Politics & Policy

Congress Confirmed Mattis — Now It Should Heed His Advice

Mattis at his confirmation hearing, January 12, 2017. (Reuters photo: Jonathan Ernst)
A strong authorization to use military force would reassure our troops and put our enemies on warning.

Earlier this month, after three hours of testimony in the Senate Armed Services Committee, Congress passed legislation that would allow former General James Mattis to serve as secretary of defense. The law requires a commissioned officer to wait seven years after retirement before serving as the Pentagon’s top civilian official, and Congress had to change the law to enable Mattis to be confirmed. The general impressed the committee members, who moved the new provision immediately after his hearing. Only three members opposed it.

Mattis’s clearing by Congress also tells another story, which is that the legislative branch can move fast when the leadership in both parties views an issue with seriousness and urgency. It took only three days for the Armed Services Committees and the full House and Senate to approve a change in the law, acting with a speed that we usually see only when the federal government is running out of money or when the administration approaches Capitol Hill, hat in hand, with an emergency funding request.

The fact that Congress moved Mattis’s nomination so quickly is partly a tribute to what many national-security players in Washington already believed about the former general: His four decades of experience in the Marine Corps, his climbing to the top echelons of the military bureaucracy, and his universal respect among both political parties make his nomination as secretary of defense a no-brainer for many politicians. Yet one cannot escape a much broader observation: that if the House and Senate are willing and able to do their jobs, they can often put aside partisan blame-shifting in pursuit of a common goal.

If confirmed, General Mattis will enter the Pentagon with a full plate waiting for him. Continuing the military campaign against the Islamic State in Iraq and Syria will be one of his top priorities, and he will need all the help he can get if he is to effectively prosecute a war that is now in its third year. To help the defense secretary with that task, Congress should apply the same urgency with which it approached the Mattis nomination. What better way to do that than by providing the Pentagon with a fresh congressional authorization for the use of military force?

I’ve written repeatedly about the criticality of the legislative branch’s fulfilling its most solemn responsibility under our system of government: authorizing the commander-in-chief to use the full weight, power, and influence of the U.S. military overseas to defeat an enemy. Indeed, those calls — also made by many others, including Senators Rand Paul (R., Ky.), Jeff Flake (R., Ariz.), and Tim Kaine (D., Va.) — have fallen on many deaf ears among congressional leaders. But we now have a secretary of defense who is on record as being a forceful advocate of the legislative branch’s power during wartime. He is a former war commander who understands that passing a war resolution is one of the best ways that the United States can show unity of purpose to its troops in the field and to the enemy America is seeking to vanquish.

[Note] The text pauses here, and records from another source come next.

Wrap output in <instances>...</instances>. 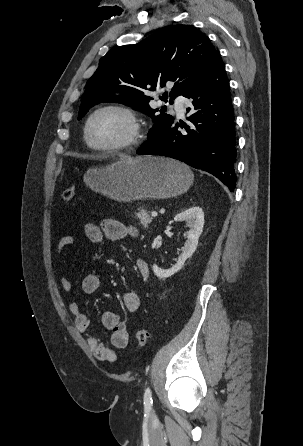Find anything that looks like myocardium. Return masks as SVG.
<instances>
[{
	"mask_svg": "<svg viewBox=\"0 0 303 446\" xmlns=\"http://www.w3.org/2000/svg\"><path fill=\"white\" fill-rule=\"evenodd\" d=\"M105 111H114L123 115L130 124V133L123 141L110 146H96L89 138V128L92 120L100 113ZM143 134V122L136 110L131 107L120 104H107L95 109L87 118L84 126V139L87 146L95 151L100 152H117L128 149L137 144Z\"/></svg>",
	"mask_w": 303,
	"mask_h": 446,
	"instance_id": "obj_1",
	"label": "myocardium"
}]
</instances>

The president is the commander-in-chief, according to the Constitution, but it is the Congress that has the power to determine when the country should go to war.

In a piece for the Hoover Institution, General Mattis intimated that congressional action on matters of war and peace is in itself a military tactic. “A strong ‘Authorization to Use Military Force’ (AUMF), supported by a majority of both parties in both houses of Congress, will send an essential message of American steadfastness to our people and to the global audience,” Mattis wrote. “Its passage will demonstrate our country’s fundamental unity and enable a broader commitment to deal firmly with a real and growing menace.”

Mattis expanded on that view during his confirmation hearing, stating that “congressional oversight and appropriations, authorizations, are a critical part of civilian control of the military.” The general couldn’t be more correct in his view.

The lawmakers on Capitol Hill were sent by the American people to represent their interests. Members of Congress have a right — indeed, a duty — to claim their stake in decisions on when men and women in uniform will be sent into harm’s way to defend the American people and our national-security interests. The president is the commander-in-chief, according to the Constitution, but it is the Congress that has the power to determine when the country should go to war.

For more than a decade, Congress has passed the buck on this responsibility. Meanwhile, America’s uniformed men and women have been put into dangerous situations in Iraq and Syria on the barest of legal rationales — an authorization for the use of force that was passed a week after the September 11 attacks, over 15 years ago, when the Islamic State wasn’t even in existence.

If Congress trusts Mattis to do the right thing on behalf of the U.S. military and agrees with much of what the general says, it should be mindful that it is what the military professional with 41 years’ experience maintains it should be: a legislative branch that follows the war-making direction outlined in Article I, Section 2 of the Constitution.